1. Getting the wrong type of insurance
When you’re thinking of getting insurance, there’s a tendency to focus on just getting life insurance. Death isn’t your only or even biggest risk. What about disability, critical illness, or long-term care insurance? Part of your budget could be better spent on these harmful financial risks, which are more likely.
2. Getting the wrong term
If you buy term 10, your rates will jump dramatically every 10 years. If you’re healthy, you can apply for new insurance, which is often cheaper than renewing. You can’t guarantee your future health, however. A safer option is choosing a term longer than you think you need. Your choices aren’t limited to 10, 20, or 30 years. There are products that let you pick the term, such as 12- or 34-year terms.
3. Underinsuring yourself
Life insurance could easily cost less than you expect if you’re young and healthy. For a small additional cost, you could add more coverage and also provide a huge gift to your beneficiaries.
4. Ignoring discounts
Increasing the face amount could cost you less since you get volume discounts as you buy more. You could find that $250,000 costs less than $200,000. Also, $500,000 doesn’t cost twice as much as $250,000.
Getting coverage on your partner from the same insurer also often leads to discounts as does buying another form of insurance at the same time (for example, term life insurance plus either critical illness or disability insurance).
5. Buying term and not investing the difference
Permanent life insurance with a cash value combines insurance with tax-sheltered investments. It’s easy to think that you’re better off buying term life insurance and investing the difference yourself. Will you really invest the rest? You might find the discipline of forced savings in insurance suits you better. You can then use the equity you’re building to take breaks from paying premiums.
6. Limiting your options
When you buy term life insurance, you often have the contractual right to convert to permanent life insurance without underwriting up to a specified age like 65. That means the insurance company won’t ask about your health or finances. You may think you’ll never want permanent life insurance but your situation could change. Some insurance companies have more or better permanent plans. Buying term from a larger insurer gives you more options.
When you buy permanent life insurance, you have several choices. With term 100, you lose the opportunity for tax-sheltered growth because there’s no savings component. For roughly the same price (or sometimes less), you could get universal life insurance with a level cost of insurance. This gives you additional funds to invest.
7. Not reviewing coverage regularly
There’s more to life insurance than paying premiums. Your situation changes continually. Maybe you have a different partner but haven’t changed your beneficiary.
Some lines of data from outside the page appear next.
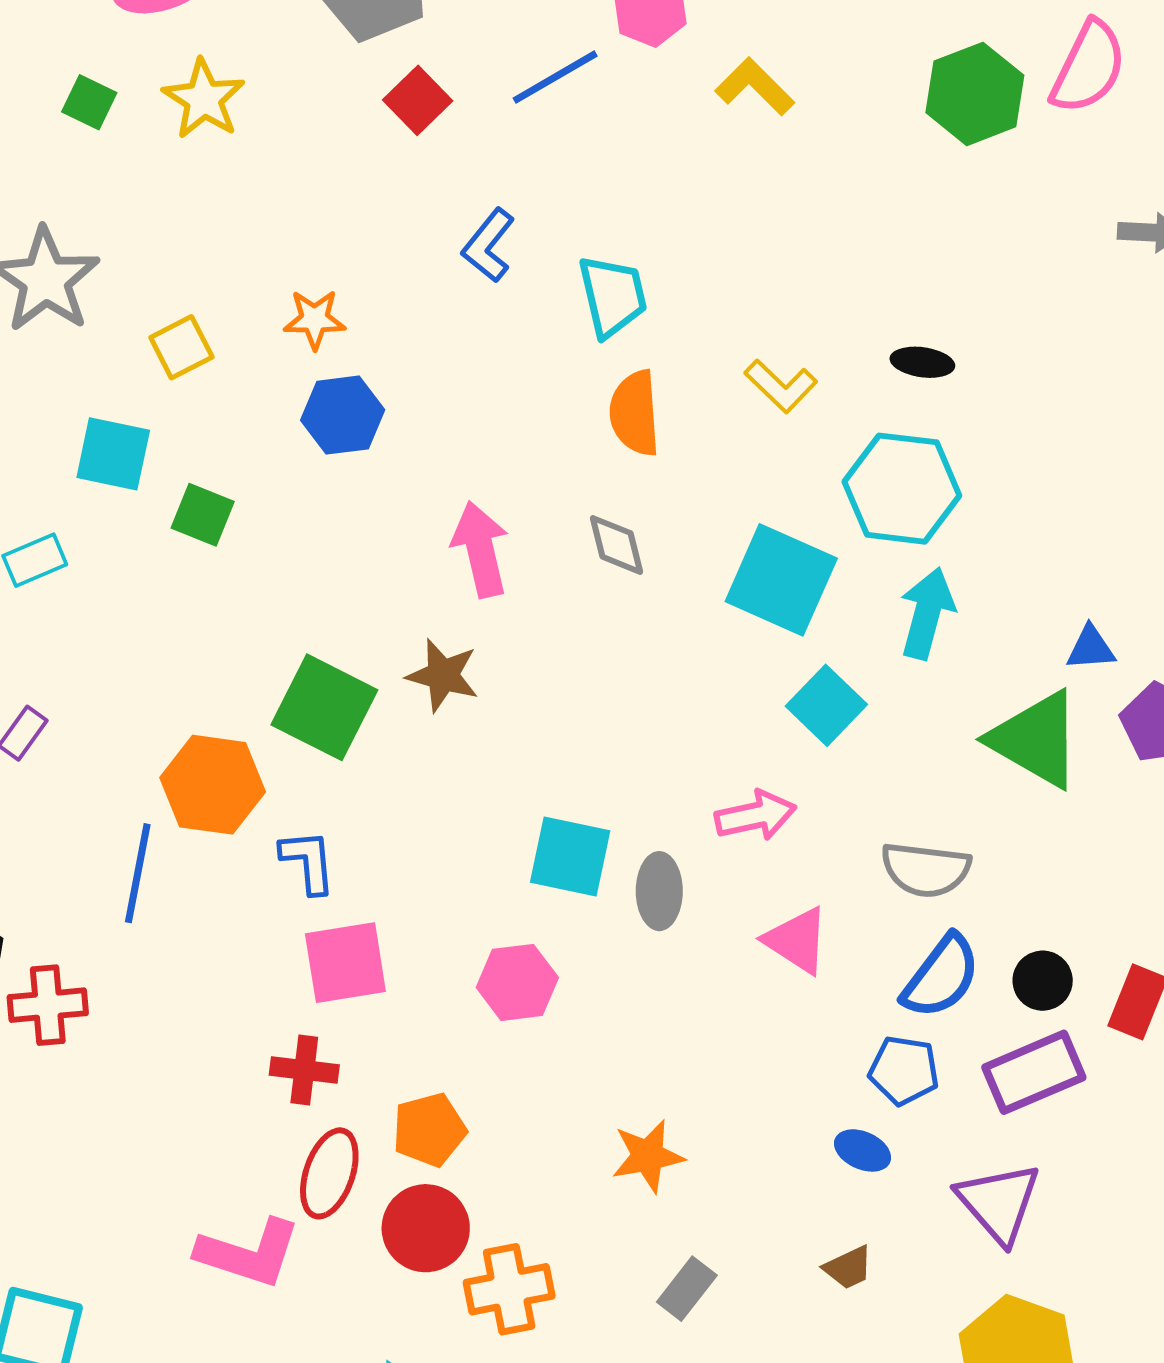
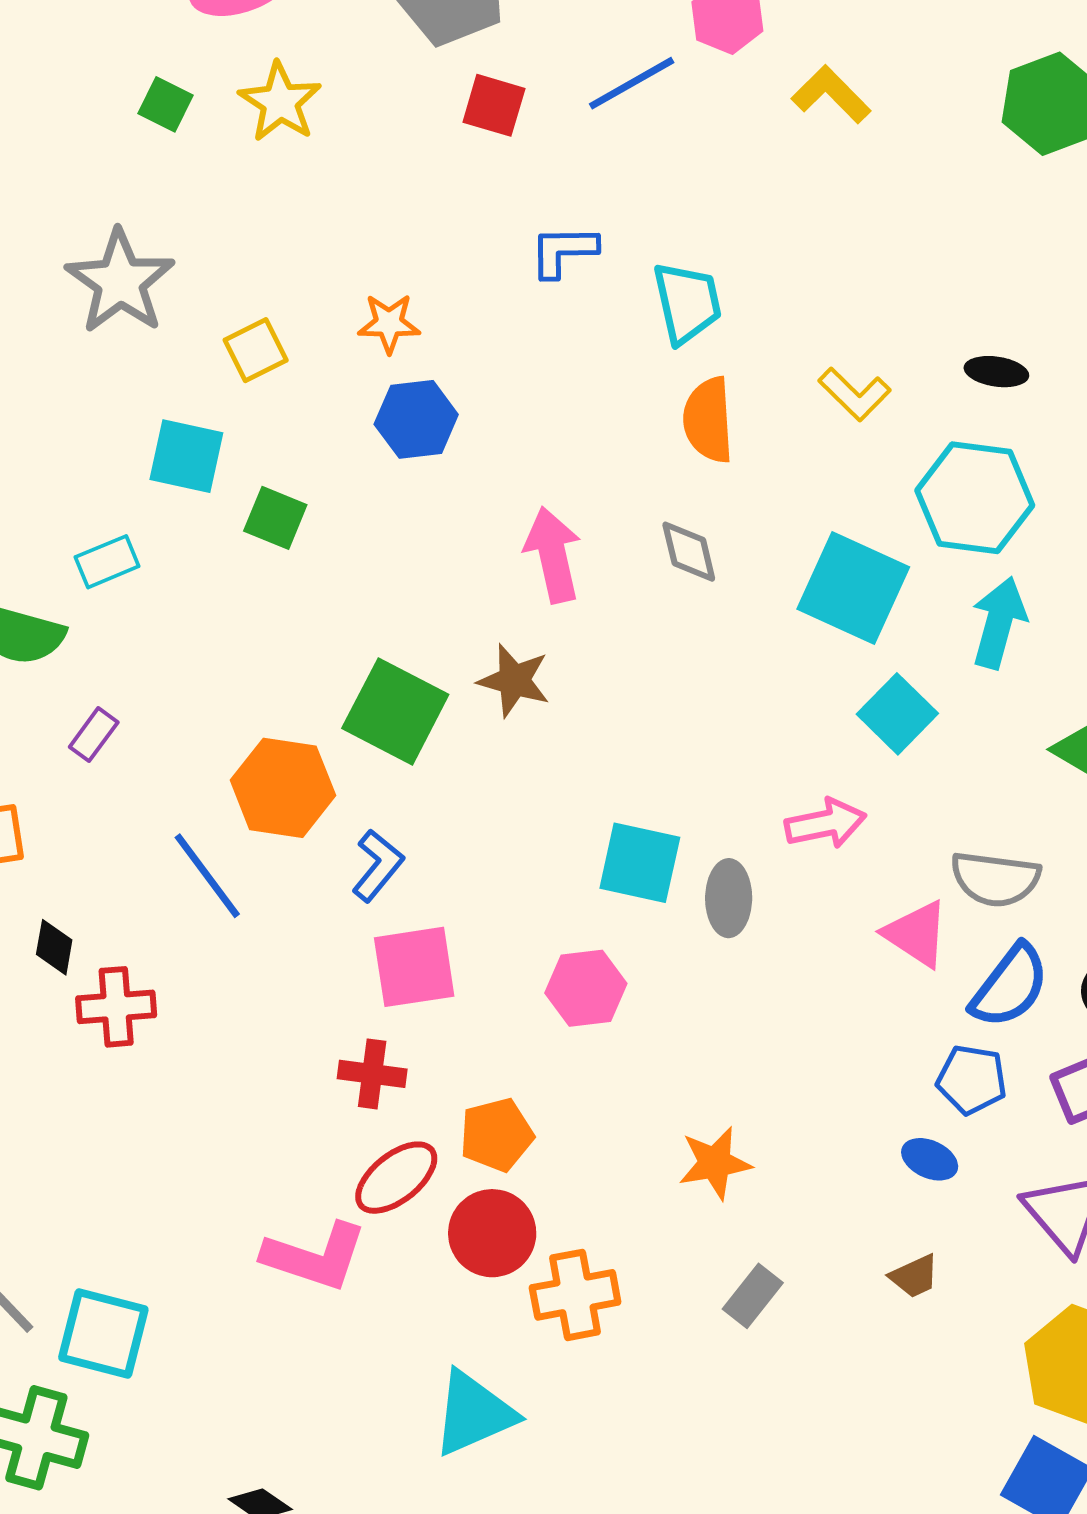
red square: (418, 100) -> (494, 105), turned -30
blue L-shape: (488, 245) -> (563, 251), turned 50
blue L-shape: (308, 862) -> (378, 866), turned 44
blue line: (138, 873) -> (207, 876), turned -48
pink triangle: (797, 940) -> (916, 934), moved
red ellipse: (329, 1173) -> (396, 1178), turned 32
Maybe you’ve added to your family through a birth or an adoption. Reviewing your life insurance once a year lets you see if adjustments are needed.
With permanent life insurance that has a cash surrender value, you can request projections to see if your coverage is performing as planned.
8. Cancelling coverage
Cancelling insurance is easy. Getting it back isn’t. You could make a decision you’ll wish you hadn’t at a later time. Explore your options before you decide.
You can only buy life insurance before you need it. Since you can’t predict when you’ll die, delaying buying insurance brings risks. If you can’t afford as much as you’d like, you could get what you can afford and top it up later.